今回の外国人入国禁止措置では、3月27日以前に発給されたビザ及び居留許可は原則としてすべて暫定的に失効することとされています。また、日本国パスポート保有者に対して認められていたビザなし渡航についても運用が停止されています。

現時点における中国への渡航方法は、以下のビザを申請する方法のみとなっています。

◇外国人入国禁止措置にかかわらずビザ申請が認められる場合

ビザ申請が認められる入国目的備考
Ⅰ)必要な経済貿易、科学技術等の活動に従事する目的 (M) (Z)・中国の政府機関が発行する招聘状 ・Zビザの場合には、工作許可証のコピー及びQRコードから読み込める情報 ・その他資料については事前の確認が必要
Ⅱ)緊急の人道主義の必要に基づく目的 (F)必要資料については事前の確認が必要

このうち、Ⅰ)については、中国の政府機関が発行する招聘状(邀请函)が必要となります。招聘状は、中国国内の法人等が主体となって政府機関に発行を申請することになりますが、地域によって申請方法が異なるため、詳細については事前に法人等が所在する地域の外事弁公室に確認が必要になります。なお、現時点では、政府機関に対して招聘状を申請したとしても、実際に招聘状が取得できるケースは限定的となっているようです。
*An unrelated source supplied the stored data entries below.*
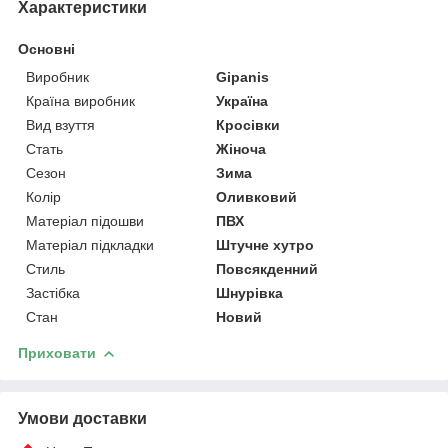
Характеристики
Основні
Виробник
Gipanis
Країна виробник
Україна
Вид взуття
Кросівки
Стать
Жіноча
Сезон
Зима
Колір
Оливковий
Матеріал підошви
ПВХ
Матеріал підкладки
Штучне хутро
Стиль
Повсякденний
Застібка
Шнурівка
Стан
Новий
Приховати
Умови доставки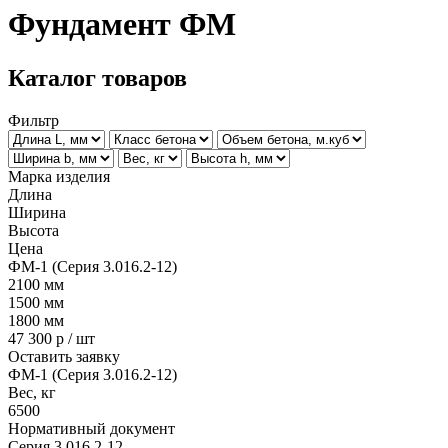
Фyндамент ФМ
Каталог товаров
Фильтр
Марка изделия
Длина
Ширина
Высота
Цена
ФМ-1 (Серия 3.016.2-12)
2100
мм
1500
мм
1800
мм
47 300
р / шт
Оставить заявку
ФМ-1 (Серия 3.016.2-12)
Вес, кг
6500
Нормативный документ
Серия 3.016.2-12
申請にあたっては、「必要な経済貿易、科学技術等の活動に従事する目的」であることが明確になるような状況の証明が必要になるものと考えられます。

2.中国赴任者の中国への渡航にあたっての注意点

中国赴任者(外国人を前提とします。)は、中国で工作許可(在留資格)及び居留許可(在留許可)を取得していますが、外国人入国禁止措置により、3月27日現在中国に入国していない中国赴任者の居留許可は暫定的に失効するため、3月27日以前に取得した居留許可で中国に入国することができません。そのため、現状では、中国赴任者であっても、上記で指摘したⅠ)のビザを取得したうえで中国に渡航する必要があります。また、中国赴任者の中国への入国は、形式的には就業(工作)目的の入国となるためZビザの申請が必要となるものと考えられます。なお、Zビザの申請にあたっては、中国の政府機関が発行する招聘状のほかに、有効期限まで十分な期間のある工作許可証のコピー及びQRコードから読み込める登録情報が必要となります。

中国赴任者が上記で指摘したⅠ)のビザを取得して中国に入国すると、現地法人もしくは駐在員事務所での業務のために長期滞在(在留)が必要となりますが、当然ビザには停留日数の制限が付されている(通常90日、もしくは180日)ため、渡航後、この日数を超えた長期滞在が認められるか否か、という点については、特に以下の点に十分注意して確実な手続きを行う必要があります。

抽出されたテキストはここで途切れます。